Identifying Members of a Household

This dataflow template demonstrates how to identify members of the same household by comparing information within a single input file and creating an output file of household collections.

Business Scenario

As data steward for a credit card company and you want to analyze your customer database and find out which addresses occur multiple times and under what names so that you can minimize that number of duplicate mailings and credit card offers sent to the same address.

The following dataflow provides a solution to the business scenario:

This dataflow template is available in Enterprise Designer. Go to File > New > Dataflow > From template and select HouseholdRelationships. This dataflow requires the following products: Advanced Matching, Data Normalization, and Universal Name.

For each record in the input file, this dataflow will do the following:

Read from File

This stage identifies the file name, location, and layout of the file that contains the names you want to parse. The file contains both male and female names.

Open Name Parser

Open Name Parser examines name fields and compares them to name data stored in the Spectrum Technology Platform name database files. Based on the comparison, it parses the name data into First, Middle, and Last name fields, assigns an entity type, and a gender to each name. It also uses pattern recognition in addition to the name data.

Standardize Nicknames

In this template, the Table Lookup stage is named Standardize Nicknames. Standardize Nickname stage looks up first names in the Nicknames.xml database and replaces any nicknames with the more regular form of the nickname.
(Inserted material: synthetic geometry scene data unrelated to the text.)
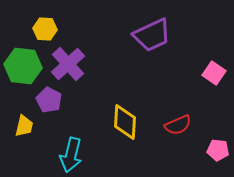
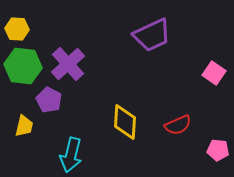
yellow hexagon: moved 28 px left
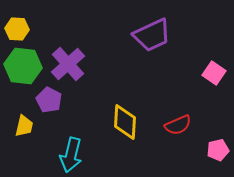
pink pentagon: rotated 20 degrees counterclockwise
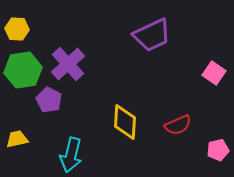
green hexagon: moved 4 px down; rotated 15 degrees counterclockwise
yellow trapezoid: moved 7 px left, 13 px down; rotated 115 degrees counterclockwise
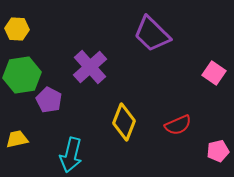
purple trapezoid: moved 1 px up; rotated 69 degrees clockwise
purple cross: moved 22 px right, 3 px down
green hexagon: moved 1 px left, 5 px down
yellow diamond: moved 1 px left; rotated 18 degrees clockwise
pink pentagon: moved 1 px down
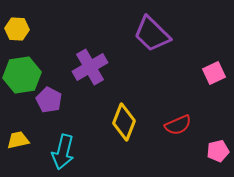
purple cross: rotated 12 degrees clockwise
pink square: rotated 30 degrees clockwise
yellow trapezoid: moved 1 px right, 1 px down
cyan arrow: moved 8 px left, 3 px up
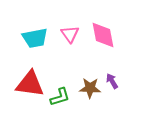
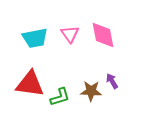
brown star: moved 1 px right, 3 px down
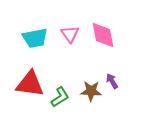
green L-shape: rotated 15 degrees counterclockwise
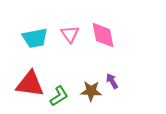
green L-shape: moved 1 px left, 1 px up
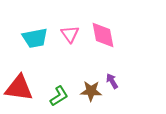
red triangle: moved 11 px left, 4 px down
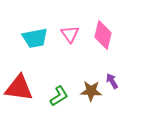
pink diamond: rotated 24 degrees clockwise
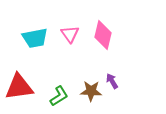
red triangle: moved 1 px up; rotated 16 degrees counterclockwise
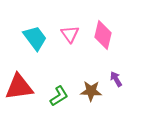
cyan trapezoid: rotated 116 degrees counterclockwise
purple arrow: moved 4 px right, 2 px up
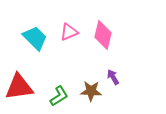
pink triangle: moved 1 px left, 2 px up; rotated 42 degrees clockwise
cyan trapezoid: rotated 8 degrees counterclockwise
purple arrow: moved 3 px left, 2 px up
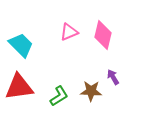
cyan trapezoid: moved 14 px left, 7 px down
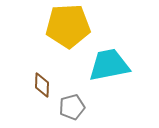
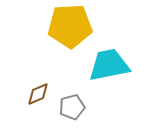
yellow pentagon: moved 2 px right
brown diamond: moved 4 px left, 9 px down; rotated 65 degrees clockwise
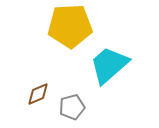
cyan trapezoid: rotated 30 degrees counterclockwise
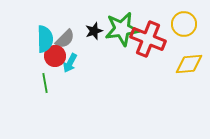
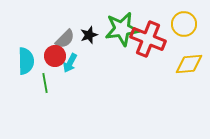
black star: moved 5 px left, 4 px down
cyan semicircle: moved 19 px left, 22 px down
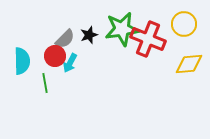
cyan semicircle: moved 4 px left
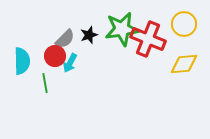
yellow diamond: moved 5 px left
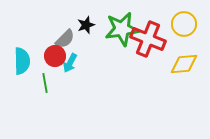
black star: moved 3 px left, 10 px up
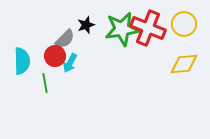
red cross: moved 11 px up
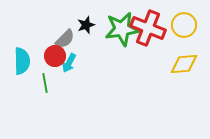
yellow circle: moved 1 px down
cyan arrow: moved 1 px left
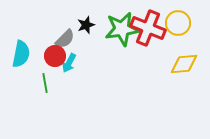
yellow circle: moved 6 px left, 2 px up
cyan semicircle: moved 1 px left, 7 px up; rotated 12 degrees clockwise
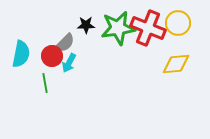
black star: rotated 18 degrees clockwise
green star: moved 4 px left, 1 px up
gray semicircle: moved 4 px down
red circle: moved 3 px left
yellow diamond: moved 8 px left
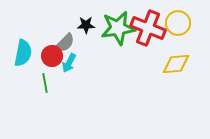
cyan semicircle: moved 2 px right, 1 px up
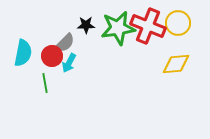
red cross: moved 2 px up
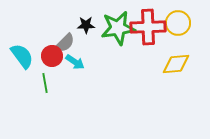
red cross: moved 1 px down; rotated 24 degrees counterclockwise
cyan semicircle: moved 1 px left, 3 px down; rotated 48 degrees counterclockwise
cyan arrow: moved 6 px right, 1 px up; rotated 84 degrees counterclockwise
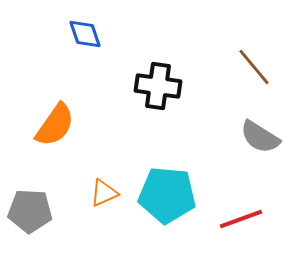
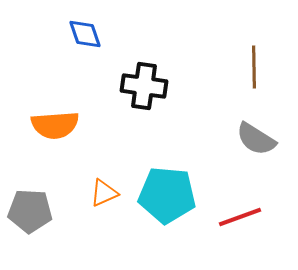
brown line: rotated 39 degrees clockwise
black cross: moved 14 px left
orange semicircle: rotated 51 degrees clockwise
gray semicircle: moved 4 px left, 2 px down
red line: moved 1 px left, 2 px up
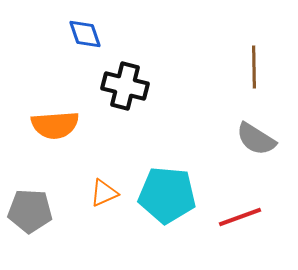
black cross: moved 19 px left; rotated 6 degrees clockwise
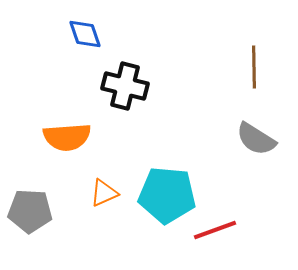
orange semicircle: moved 12 px right, 12 px down
red line: moved 25 px left, 13 px down
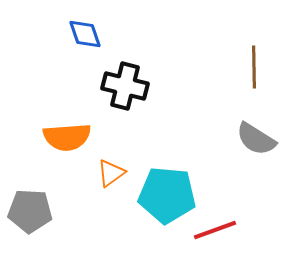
orange triangle: moved 7 px right, 20 px up; rotated 12 degrees counterclockwise
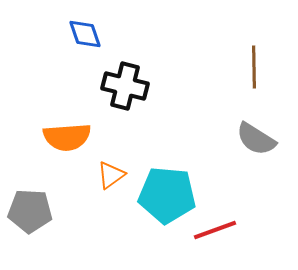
orange triangle: moved 2 px down
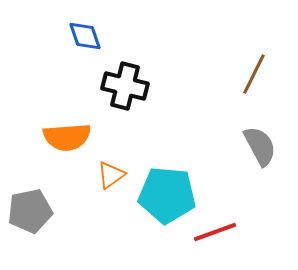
blue diamond: moved 2 px down
brown line: moved 7 px down; rotated 27 degrees clockwise
gray semicircle: moved 4 px right, 7 px down; rotated 150 degrees counterclockwise
gray pentagon: rotated 15 degrees counterclockwise
red line: moved 2 px down
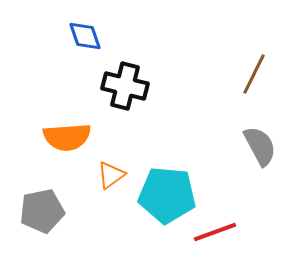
gray pentagon: moved 12 px right
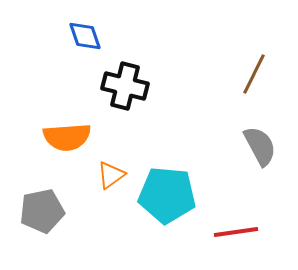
red line: moved 21 px right; rotated 12 degrees clockwise
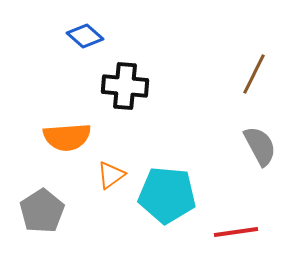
blue diamond: rotated 30 degrees counterclockwise
black cross: rotated 9 degrees counterclockwise
gray pentagon: rotated 21 degrees counterclockwise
For example, the name Tommy is replaced with Thomas.

Transformer

In this template, the Transformer stage is named Assign Titles. Assign Titles stage uses a custom script to search each row in the data stream output by the Parse Personal Name stage and assign a TitleOfRespect value based on the GenderCode value.

The custom script is:

if (row.get('TitleOfRespect') == '') 
{ 
	if (row.get('GenderCode') == 'M') 
		row.set('TitleOfRespect', 'Mr') 
	if (row.get('GenderCode') == 'F') 
		row.set('TitleOfRespect', 'Ms')

Every time the Assign Titles stage encounters M in the GenderCode field it sets the value for TitleOfRespect as Mr. Every time the Assign Titles stages encounters F in the GenderCode field it sets the value of TitleOfRespect as Ms.

Match Key Generator

The Match Key Generator processes user-defined rules that consist of algorithms and input source fields to generate the match key field. A match key is a non-unique key shared by like records that identify records as potential duplicates. The match key is used to facilitate the matching process by only comparing records that contain the same match key. A match key is comprised of input fields. Each input field specified has a selected algorithm that is performed on it. The result of each field is then concatenated to create a single match key field.

In this template, two match key fields are defined: SubString (LastName (1:3)) and SubString (PostalCode (1:5)).

For example, if the incoming address was:

FirstName - Fred

LastName - Mertz

PostalCode - 21114-1687

And the rules specified that:


Input Field	Start Position	Length
LastName	1	3
PostalCode	1	5

Then the key, based on the rules and the input data shown above, would be:

Mer21114

Household Match

In this dataflow template the Intraflow Match stage is named Household Match. This stage locates matches between similar data records within a single input stream. Matched records can also be qualified by using non-name/non-address information. The matching engine allows you to create hierarchical rules based on any fields that have been defined or created in other stages.

A stream of records to be matched as well as settings that specify what fields should be compared, how scores should be computed, and generally what constitutes a successful match.

In this template, you create a custom matching rule that compares LastName and AddressLine1. Select the Generate data for analysis check box to generate data for the Interflow Summary Report.

Here are some guidelines to follow when creating your matching hierarchy:

A parent node must be given a unique name. It can not be a field.
The child field must be a Spectrum Technology Platform data type field, that is, one available through one or more components.
All children under a parent must use the same logical operators. To combine connectors you must first create intermediate parent nodes.
Thresholds at the parent node could be higher than the threshold of the children.
Parent nodes do not have to have a threshold.

Write to File

The template contains one Write to File stage that creates a text file that shows the addresses as a collection of households.

Intraflow Summary Report

The template contains the Intraflow Match Summary Report. After you run the job, expand Reports in the Execution Details window, and then click IntraflowMatchSummary.

The Intraflow Match Summary Report lists the statistics for the records processed and shows a bar chart that graphically illustrates the record count and overall matching score.